Hofmeister F, Spadina A, Chiogna G (2022)
Publication Type: Conference contribution
Publication year: 2022
Publisher: International Association for Hydro-Environment Engineering and Research
Pages Range: 4827-4836
Conference Proceedings Title: Proceedings of the IAHR World Congress
Event location: Granada, ESP
DOI: 10.3850/IAHR-39WC2521716X2022902
Hydrological modeling of Alpine catchments is particularly challenging due to the high variability of hydrological processes in space and time. Although physically-based and fully-distributed hydrological models, such as WaSiM, are able to simulate these small-scale variabilities, the computational time for running a model on hourly time step and 25 m grid resolution in mesoscale catchments (10-100 km2) is significantly high. This becomes particularly relevant when large time periods (>30 years) are to be simulated for climate change studies. Therefore, we applied Support Vector Regression (SVR) to reproduce the results of a high-resolution WaSiM model (25 m grid, hourly time step) using as an input a coarse spatial (100 m grid) and temporal (daily) resolution of the model and hourly meteorological time series. As a result, the computational time was reduced by 93% for the model setup with hourly time step and 25 m grid resolution. The quality of the SVR results was quantified through different indicators: Root Mean Squared Error (RMSE), Standard deviation Ratio of RMSE (RSR), Nash-Sutcliffe Efficiency (NSE) and logarithmic NSE (logNSE). Additionally, the SVR results were compared with the flow duration curve. All indicators show an excellent performance (e.g., NSE=0.89) of the SVR in reproducing WaSiM results. We tested the robustness of the SVR also considering different data, such as meteorological inputs from different stations and simulated discharges of sub-catchments.
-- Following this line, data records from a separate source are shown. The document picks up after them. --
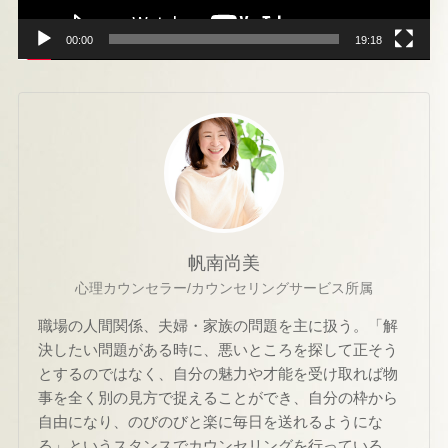
00:00
19:18
帆南尚美
心理カウンセラー/カウンセリングサービス所属
職場の人間関係、夫婦・家族の問題を主に扱う。「解
決したい問題がある時に、悪いところを探して正そう
とするのではなく、自分の魅力や才能を受け取れば物
事を全く別の見方で捉えることができ、自分の枠から
自由になり、のびのびと楽に毎日を送れるようにな
る」というスタンスでカウンセリングを行っている。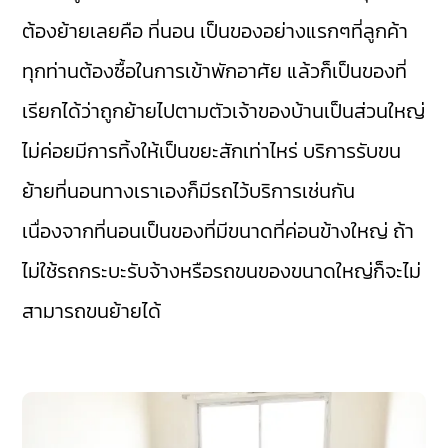
ต้องย้ายเลยคือ ที่นอน เป็นของอย่างแรกๆที่ลูกค้า
ทุกท่านต้องซื้อในการเข้าพักอาศัย แล้วก็เป็นของที่
เรียกได้ว่าถูกย้ายไปตามตัวเจ้าของบ้านเป็นส่วนใหญ่
ไม่ค่อยมีการทิ้งให้เป็นขยะสักเท่าไหร่ บริการรับขน
ย้ายที่นอนทางเราเองก็มีรถไว้บริการเช่นกัน
เนื่องจากที่นอนเป็นของที่มีขนาดที่ค่อนข้างใหญ่ ถ้า
ไม่ใช้รถกระบะรับจ้างหรือรถขนของขนาดใหญ่ก็จะไม่
สามารถขนย้ายได้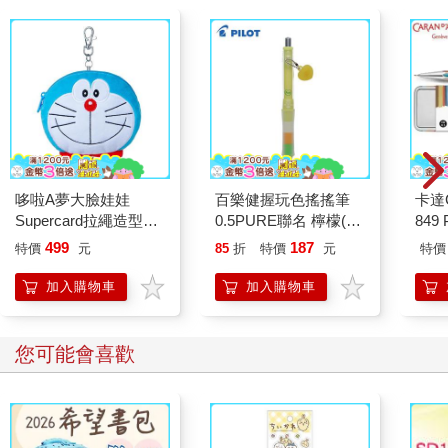
哆啦A夢大臉娃娃
百樂健握玩色搖搖筆
卡達C
Supercard拉繩造型悠
0.5PURE聯名 檸檬(限
849 
遊卡【受託代銷】
量)
筆 E
499
187
特價
元
85
折
特價
元
特價
加入購物車
加入購物車
您可能會喜歡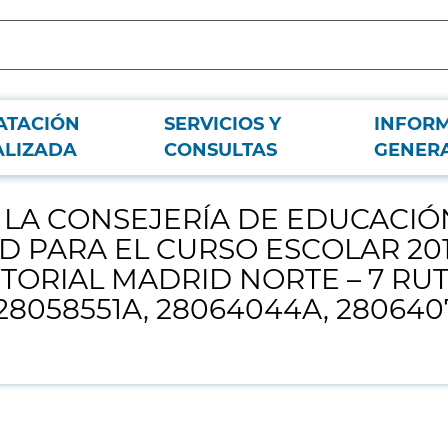
ATACIÓN
SERVICIOS Y
INFOR
INVESTIGACIÓN DE LA COMUNIDAD DE MADRID PARA EL CURSO ESCOLAR 2
ALIZADA
CONSULTAS
GENER
064044A, 28064071A, 28071310A, 28071310C, Y 28073872C
LA CONSEJERÍA DE EDUCACIÓN
 PARA EL CURSO ESCOLAR 2018
ITORIAL MADRID NORTE – 7 RU
 28058551A, 28064044A, 2806407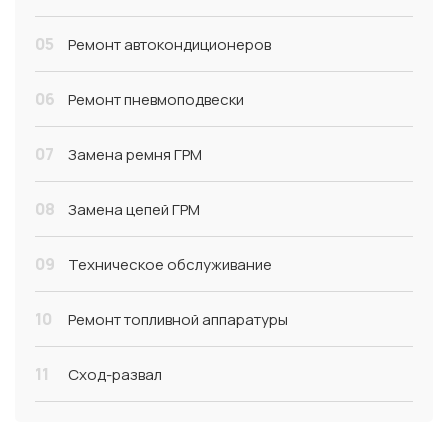
05
Ремонт автокондиционеров
06
Ремонт пневмоподвески
07
Замена ремня ГРМ
08
Замена цепей ГРМ
09
Техническое обслуживание
10
Ремонт топливной аппаратуры
11
Сход-развал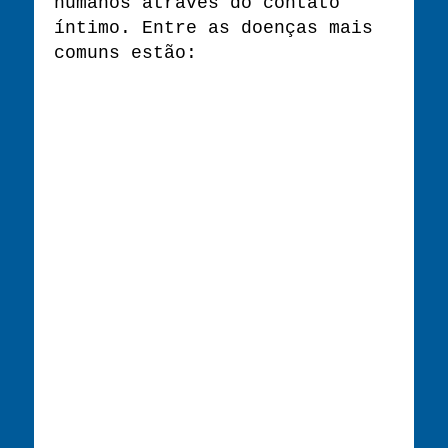
humanos através do contato
íntimo. Entre as doenças mais
comuns estão: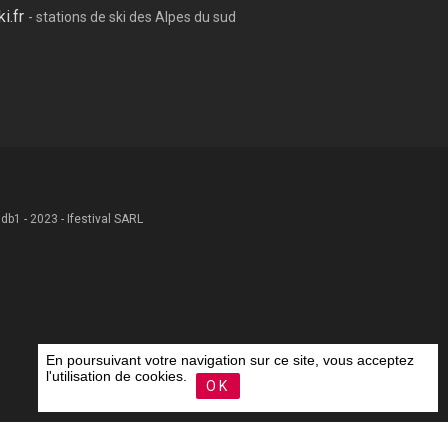
ki.fr
- stations de ski des Alpes du sud
 .db1 - 2023 - Ifestival SARL
En poursuivant votre navigation sur ce site, vous acceptez
l'utilisation de cookies.
OK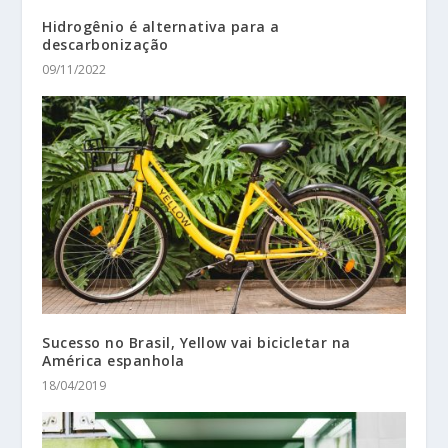
Hidrogênio é alternativa para a
descarbonização
09/11/2022
Sucesso no Brasil, Yellow vai bicicletar na
América espanhola
18/04/2019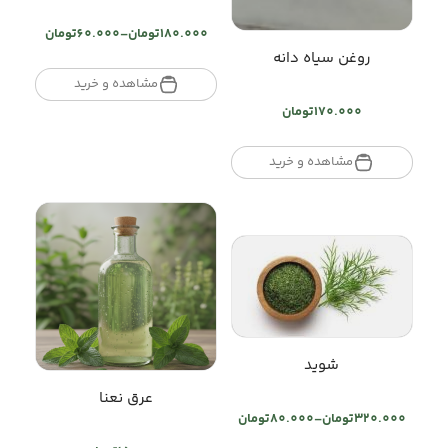
180.000
تومان
–
60.000
تومان
Price
روغن سیاه دانه
range:
تومان60.000
مشاهده و خرید
through
170.000
تومان
تومان180.000
مشاهده و خرید
شوید
عرق نعنا
320.000
تومان
–
80.000
تومان
Price
range: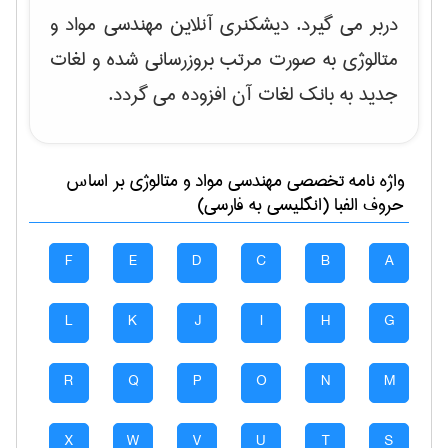
دربر می گیرد. دیشکنری آنلاین مهندسی مواد و
متالوژی به صورت مرتب بروزرسانی شده و لغات
جدید به بانک لغات آن افزوده می گردد.
واژه نامه تخصصی
مهندسی مواد و متالوژی
بر اساس
حروف الفبا (انگلیسی به فارسی)
F
E
D
C
B
A
L
K
J
I
H
G
R
Q
P
O
N
M
X
W
V
U
T
S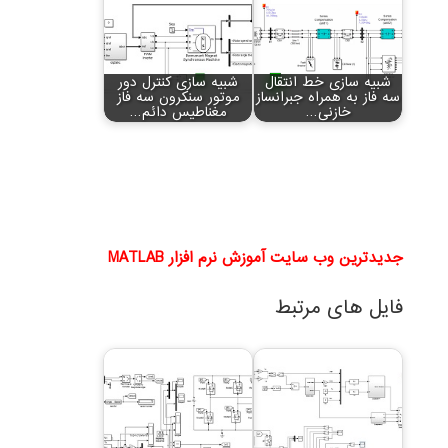
شبیه سازی خط انتقال
شبیه سازی کنترل دور
سه فاز به همراه جبرانساز
موتور سنکرون سه فاز
خازنی…
مغناطیس دائم…
جدیدترین وب سایت آموزش نرم افزار MATLAB
فایل های مرتبط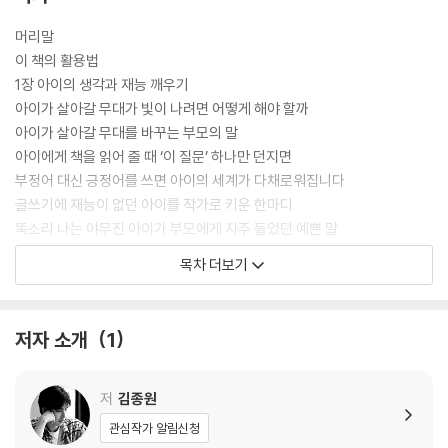
머리말
이 책의 활용법
1장 아이의 생각과 재능 깨우기
아이가 살아갈 무대가 빛이 나려면 어떻게 해야 할까
아이가 살아갈 무대를 바꾸는 부모의 말
아이에게 책을 읽어 줄 때 ‘이 질문’ 하나만 던지면
부정어 대신 긍정어를 쓰면 아이의 세계가 다채로워집니다
글쓰기에 재능이 없던 아이를 작가로 키운 한마디
똑소리 나는 야무진 아이가 부모에게 자주 들었던 예쁜 말
서로 좋은 기분을 지키면서도 아이를 지혜롭게 혼내는 법
목차 더보기
아이의 두뇌 성장을 최대로 자극하는 부모의 말
아이가 문제 상황을 스스로 극복하도록 도와주려면
‘하고 싶은 일’이 아닌 ‘지금 할 수 있는 일’
저자 소개
1
말꼬리를 잡는 아이에게 할 수 있는 멋진 반응
★아이와 함께하는 하루
저
김종원
2장 삶을 바라보는 태도
관심작가 알림신청
부모의 말과 태도가 아이의 삶을 바꾼다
Except for the cases of small sub-catchments with little glacier contribution, very good performance levels were achieved.
APA:
Hofmeister, F., Spadina, A., & Chiogna, G. (2022). Coupling Support Vector Machine and physically-based Hydrological Modeling for Reducing the Computational Time in Climate Change Studies. In Proceedings of the IAHR World Congress (pp. 4827-4836). Granada, ESP: International Association for Hydro-Environment Engineering and Research.
MLA:
Hofmeister, Florentin, Alice Spadina, and Gabriele Chiogna. "Coupling Support Vector Machine and physically-based Hydrological Modeling for Reducing the Computational Time in Climate Change Studies." Proceedings of the 39th IAHR World Congress, 2022, Granada, ESP International Association for Hydro-Environment Engineering and Research, 2022. 4827-4836.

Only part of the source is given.